▸ **Activity**:
Wherever "from" turns up in the entries, copy out the line that holds it.

Records START

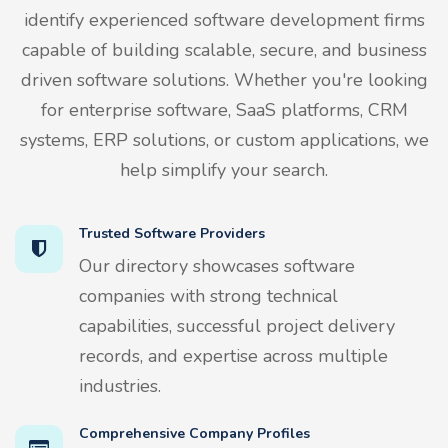
identify experienced software development firms
capable of building scalable, secure, and business
driven software solutions. Whether you're looking
for enterprise software, SaaS platforms, CRM
systems, ERP solutions, or custom applications, we
help simplify your search.
Trusted Software Providers
Our directory showcases software
companies with strong technical
capabilities, successful project delivery
records, and expertise across multiple
industries.
Comprehensive Company Profiles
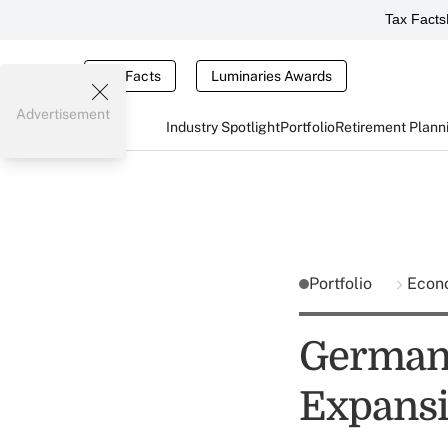
Tax Facts
Tax Facts
Luminaries Awards
Advertisement
Industry Spotlight
Portfolio
Retirement Plann
Portfolio
Econ
Germany
Expansi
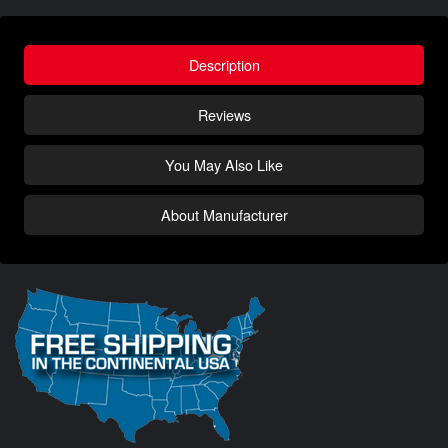
Description
Reviews
You May Also Like
About Manufacturer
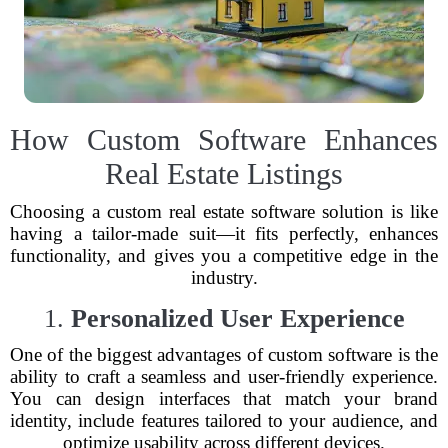
How Custom Software Enhances
Real Estate Listings
Choosing a custom real estate software solution is like
having a tailor-made suit—it fits perfectly, enhances
functionality, and gives you a competitive edge in the
industry.
1.
Personalized User Experience
One of the biggest advantages of custom software is the
ability to craft a seamless and user-friendly experience.
You can design interfaces that match your brand
identity, include features tailored to your audience, and
optimize usability across different devices.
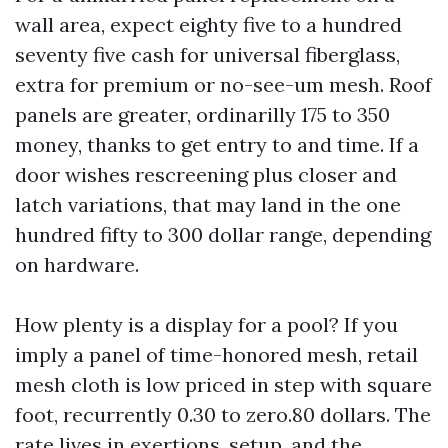
wall area, expect eighty five to a hundred
seventy five cash for universal fiberglass,
extra for premium or no-see-um mesh. Roof
panels are greater, ordinarilly 175 to 350
money, thanks to get entry to and time. If a
door wishes rescreening plus closer and
latch variations, that may land in the one
hundred fifty to 300 dollar range, depending
on hardware.
How plenty is a display for a pool? If you
imply a panel of time-honored mesh, retail
mesh cloth is low priced in step with square
foot, recurrently 0.30 to zero.80 dollars. The
rate lives in exertions, setup, and the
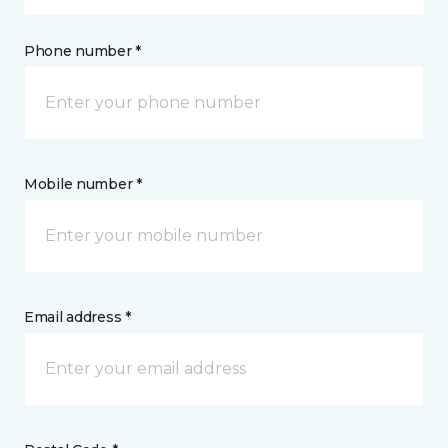
Phone number *
Mobile number *
Email address *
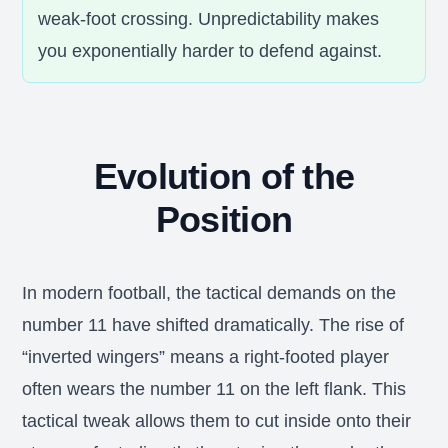
weak-foot crossing. Unpredictability makes
you exponentially harder to defend against.
Evolution of the
Position
In modern football, the tactical demands on the
number 11 have shifted dramatically. The rise of
“inverted wingers” means a right-footed player
often wears the number 11 on the left flank. This
tactical tweak allows them to cut inside onto their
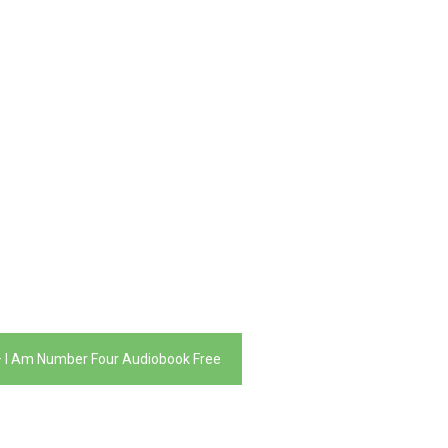
 – I Am Number Four Audiobook Free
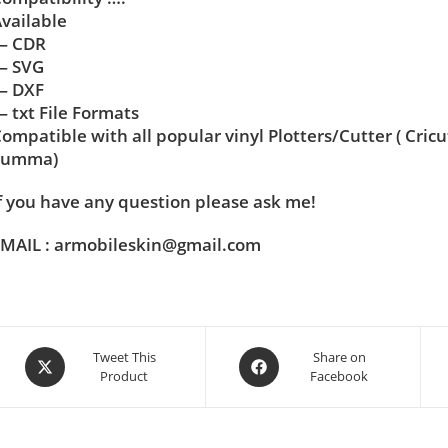
vailable
— CDR
— SVG
— DXF
 txt File Formats
ompatible with all popular vinyl Plotters/Cutter ( Cric
Summa)
f you have any question please ask me!
MAIL : armobileskin@gmail.com
Tweet This
Share on
Product
Facebook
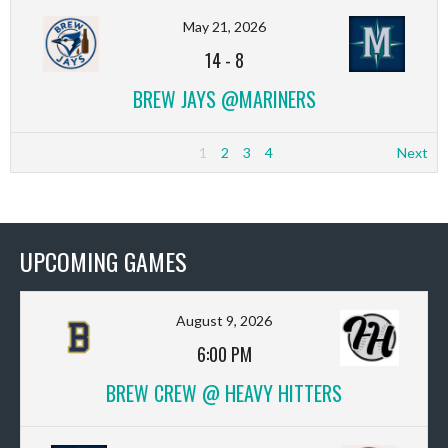
May 21, 2026
14
-
8
BREW JAYS @MARINERS
1
2
3
4
Next
UPCOMING GAMES
August 9, 2026
6:00 PM
BREW CREW @ HEAVY HITTERS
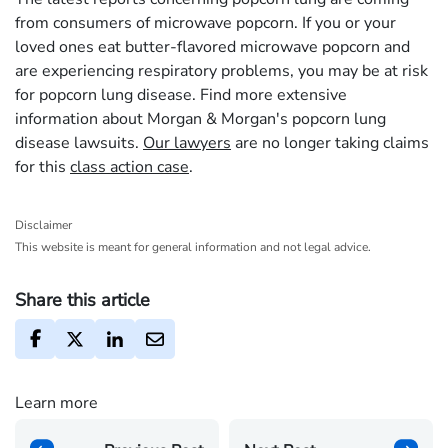
from consumers of microwave popcorn. If you or your
loved ones eat butter-flavored microwave popcorn and
are experiencing respiratory problems, you may be at risk
for popcorn lung disease. Find more extensive
information about Morgan & Morgan's popcorn lung
disease lawsuits.
Our lawyers
are no longer taking claims
for this
class action case
.
Disclaimer
This website is meant for general information and not legal advice.
Share this article
Learn more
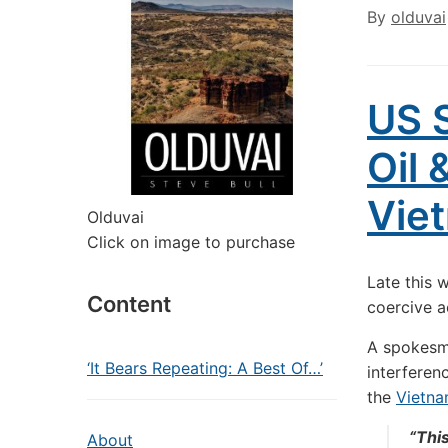
By
olduvai
US S
Oil 
Vie
Olduvai
Click on image to purchase
Late this 
Content
coercive a
A spokesm
‘It Bears Repeating: A Best Of…’
interferen
the
Vietna
“This
About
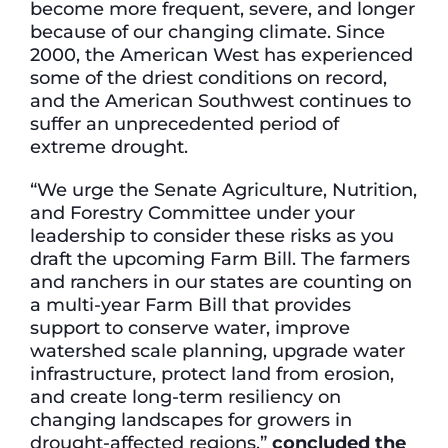
become more frequent, severe, and longer
because of our changing climate. Since
2000, the American West has experienced
some of the driest conditions on record,
and the American Southwest continues to
suffer an unprecedented period of
extreme drought.
“We urge the Senate Agriculture, Nutrition,
and Forestry Committee under your
leadership to consider these risks as you
draft the upcoming Farm Bill. The farmers
and ranchers in our states are counting on
a multi-year Farm Bill that provides
support to conserve water, improve
watershed scale planning, upgrade water
infrastructure, protect land from erosion,
and create long-term resiliency on
changing landscapes for growers in
drought-affected regions,”
concluded the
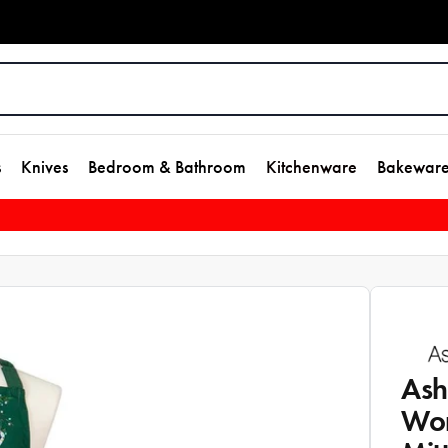
s
Knives
Bedroom & Bathroom
Kitchenware
Bakewar
Ash
Won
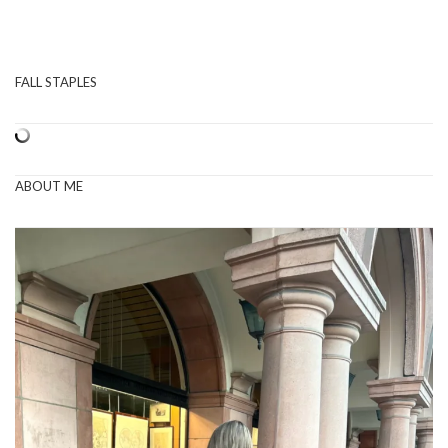
FALL STAPLES
ABOUT ME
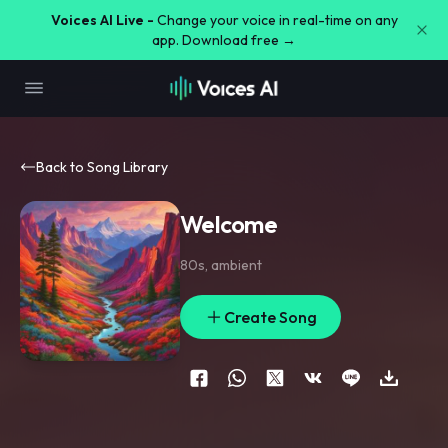
Voices AI Live -
Change your voice in real-time on any
app. Download free →
Back to Song Library
Welcome
80s
,
ambient
Create Song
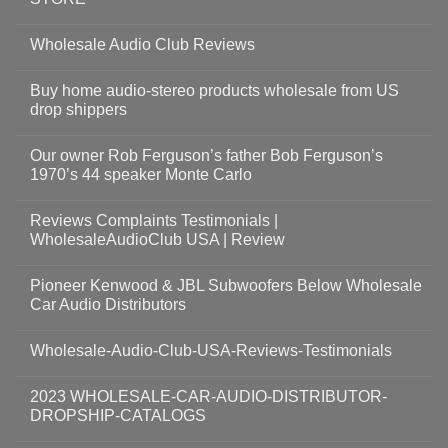
Wholesale Audio Club Reviews
Buy home audio-stereo products wholesale from US
drop shippers
Our owner Rob Ferguson’s father Bob Ferguson’s
1970’s 44 speaker Monte Carlo
Reviews Complaints Testimonials |
WholesaleAudioClub USA | Review
Pioneer Kenwood & JBL Subwoofers Below Wholesale
Car Audio Distributors
Wholesale-Audio-Club-USA-Reviews-Testimonials
2023 WHOLESALE-CAR-AUDIO-DISTRIBUTOR-
DROPSHIP-CATALOGS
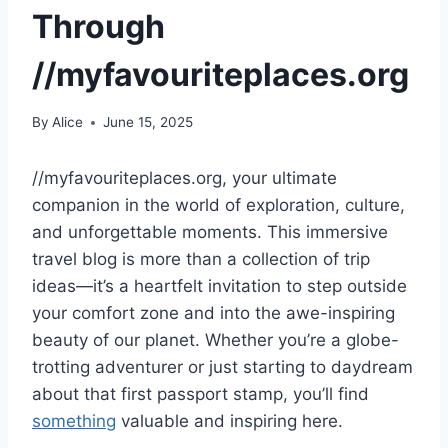
Through
//myfavouriteplaces.org
By
Alice
June 15, 2025
//myfavouriteplaces.org, your ultimate
companion in the world of exploration, culture,
and unforgettable moments. This immersive
travel blog is more than a collection of trip
ideas—it’s a heartfelt invitation to step outside
your comfort zone and into the awe-inspiring
beauty of our planet. Whether you’re a globe-
trotting adventurer or just starting to daydream
about that first passport stamp, you’ll find
something
valuable and inspiring here.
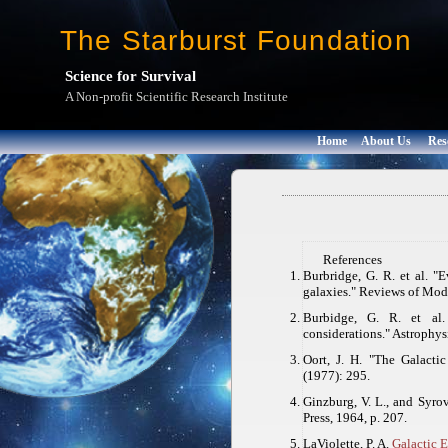
The Starburst Foundation
Science for Survival
A Non-profit Scientific Research Institute
Home
About Us
Res
References
Burbridge, G. R. et al. "E
galaxies."
Reviews of Mod
Burbidge, G. R. et al.
considerations."
Astrophysi
Oort, J. H. "The Galacti
(1977): 295.
Ginzburg, V. L., and Syrova
Press, 1964, p. 207.
LaViolette, P. A.
Galactic 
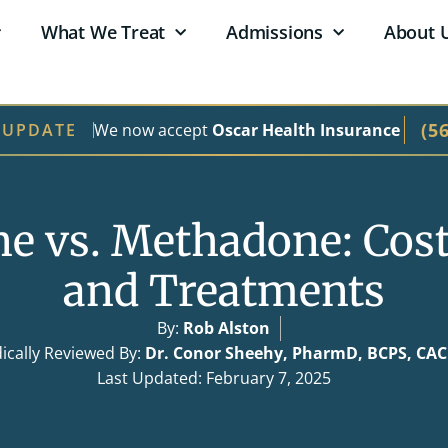
What We Treat
Admissions
About 
(5
We now accept
Oscar Health Insurance
 UPDATE
e vs. Methadone: Cost,
and Treatments
By:
Rob Alston
ically Reviewed By:
Dr. Conor Sheehy, PharmD, BCPS, CA
Last Updated: February 7, 2025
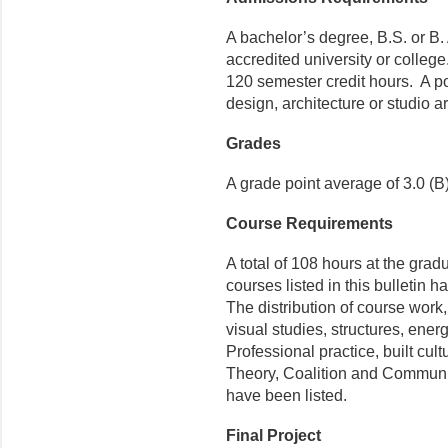
A bachelor’s degree, B.S. or B.
accredited university or colle
120 semester credit hours. A po
design, architecture or studio ar
Grades
A grade point average of 3.0 (
Course Requirements
A total of 108 hours at the grad
courses listed in this bulletin 
The distribution of course work,
visual studies, structures, ene
Professional practice, built cul
Theory, Coalition and Communit
have been listed.
Final Project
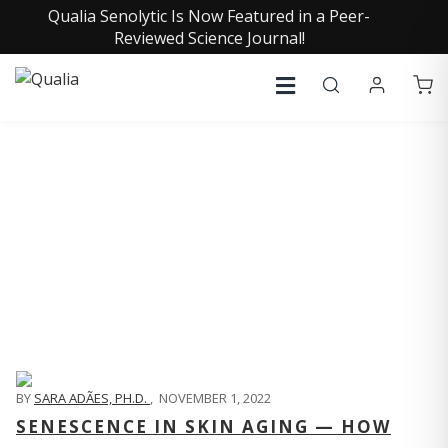
Qualia Senolytic Is Now Featured in a Peer-
Reviewed Science Journal!
QUALIA LIFE BLOG
BY
SARA ADÃES, PH.D.
,
NOVEMBER 1, 2022
SENESCENCE IN SKIN AGING — HOW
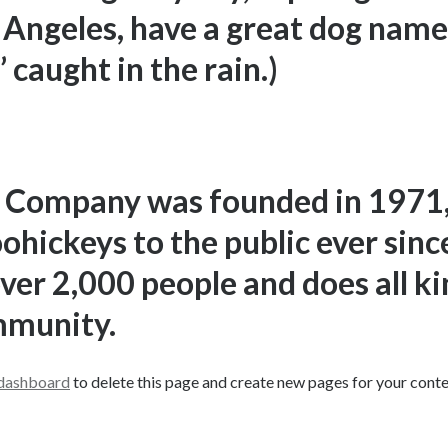
os Angeles, have a great dog named
 caught in the rain.)
 Company was founded in 1971,
oohickeys to the public ever sin
ver 2,000 people and does all k
mmunity.
 dashboard
to delete this page and create new pages for your conte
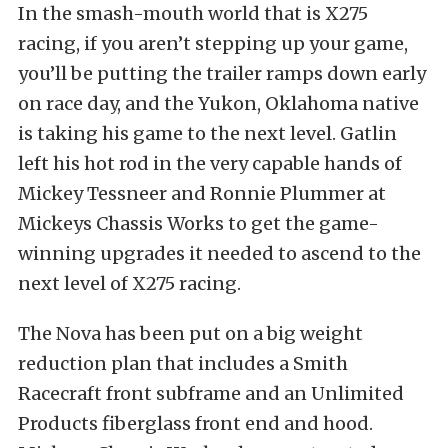
In the smash-mouth world that is X275
racing, if you aren’t stepping up your game,
you’ll be putting the trailer ramps down early
on race day, and the Yukon, Oklahoma native
is taking his game to the next level. Gatlin
left his hot rod in the very capable hands of
Mickey Tessneer and Ronnie Plummer at
Mickeys Chassis Works to get the game-
winning upgrades it needed to ascend to the
next level of X275 racing.
The Nova has been put on a big weight
reduction plan that includes a Smith
Racecraft front subframe and an Unlimited
Products fiberglass front end and hood.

Records END

▸ **Expected output**:
from consumers of microwave popcorn. If you or your
infrastructure, protect land from erosion,
Buy home audio-stereo products wholesale from US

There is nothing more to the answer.